I am overflowing and suffocating. I have felt so stuck, so unable to write. The depression is palpable, the negative bitterness spilling over from what I now see is the deep, crimson and leaded impression of pure rage. I wish I were touching the heat of a brick wall. I could dismantle the structure, feel dirt under my nails and my nails break off as I carved out the chalky and dry mortar to finally throw the bricks. I fantasize about doing this destruction often, of hearing the sound of my Rage as it reverberates off of every horrible, intrusive, and debilitating betrayal I have experienced in my life. It sounds like the heaviest xylophone falling the longest distance. An echo into forever. There is not enough cardio or weightlifting for this. Not enough words. Not enough paint.
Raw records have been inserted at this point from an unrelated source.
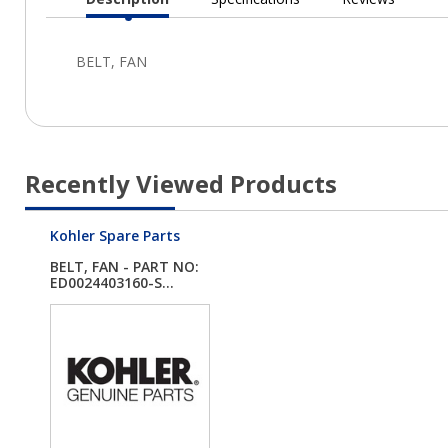
Current
Tab:
Recently Viewed Products
Kohler Spare Parts
BELT, FAN - PART NO:
ED0024403160-S...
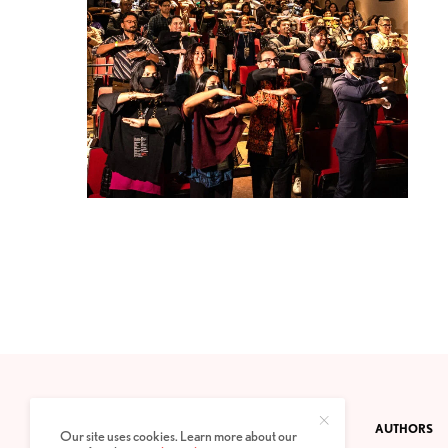
CONTACT
PRIVACY POLICY
ABOUT
AUTHORS
Our site uses cookies. Learn more about our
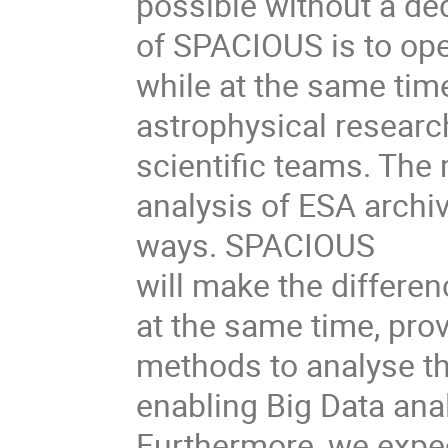
possible without a de
of SPACIOUS is to ope
while at the same tim
astrophysical research
scientific teams. The 
analysis of ESA archi
ways. SPACIOUS
will make the differen
at the same time, prov
methods to analyse th
enabling Big Data ana
Furthermore, we expe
Not enough weed or alcohol. Not enough walks with Dottie or days by the pool. I am trying to climb the brick wall and the heat is singeing off my flesh, peeling away layers of my hope for the healing here. I can see parts of me stuck to the wall, remnants of my skin left to wither and die unsupported. I go places to get coffee or lunch and wonder: Can everyone here feel my seething? Rage.
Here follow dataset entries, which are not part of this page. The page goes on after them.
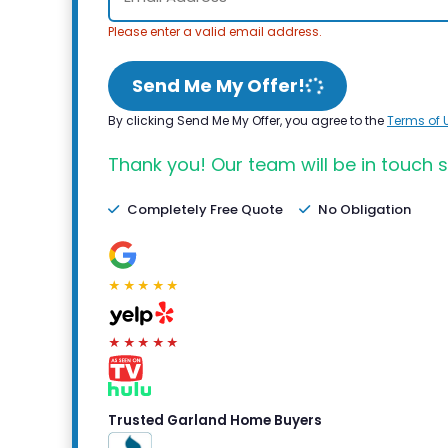
Please enter a valid email address.
Send Me My Offer!
By clicking Send Me My Offer, you agree to the
Terms of 
Thank you! Our team will be in touch s
Completely Free Quote
No Obligation
★★★★★
★★★★★
Trusted Garland Home Buyers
Your father wrote a poem about your mother, about his connection to her even since her passing. It was beautiful because your father is a brilliant writer and understands how to articulate longing. I read the poem and, as if reaching through time to put your hand on my shoulder, I felt you. I felt your grief. I felt the way you avoided talking about the loss of your mother. I saw you in her picture and instantly felt every piece of sadness you carried without being able to express it. And I felt your rage. For a vibrant, brief moment, my rage had someone else’s to sit next to. My rage found company. I feel rage thinking about it now. I finally understand this piece of you and you are not here to hold my hand and witness me. You died and I lost my witness. We are two shadows locked in aspects of time some fantasy novel tried to solve before. But love is still not enough in this memoir. I am exhausted having to keep learning this lesson. You died because you drank yourself to death and I cannot write you love poems. The words that come forward are so full of rage. I am scared the Rage will and is changing who I am. It’s like looking at Pandora’s Box and I know I have to open it. What will happen if someone actually sees who I become when I let the Rage come out? Will they still love me? Will I always be the parentified child who is too afraid to trust that people around me can hold all of me? Rage.
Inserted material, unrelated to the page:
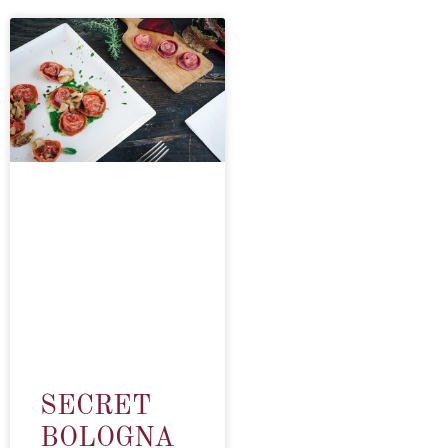
SECRET
BOLOGNA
I sobbed by the pool as I realized what you must have felt with the loss of your mother. I also sobbed as I simultaneously confronted the jealousy I have of those who can write such poems. I cannot write that poem for you. Not right now. I’m mired in fear that I might never trust anyone again. I am terrified I will be alone forever because not only do I not trust anyone, I do not trust myself. I never have and you did not help me learn how. There is history here. I picked a marriage that failed because the person did not know who they were when they married me. Before that I dated a drug addict in active heroin addiction during our relationship, a fact I did not learn until a decade later. And now you, an addict so steeped in their mental health trauma that you drank yourself to death. You said all the beautiful and correct things I needed to hear so I felt loved and trusted and adored. I wanted to believe your words, but the words of an addict leave an impression and a blank page, disappearing ink. This new version of me is exponentially more skeptical because I did not listen to myself with you. Again. Rage.  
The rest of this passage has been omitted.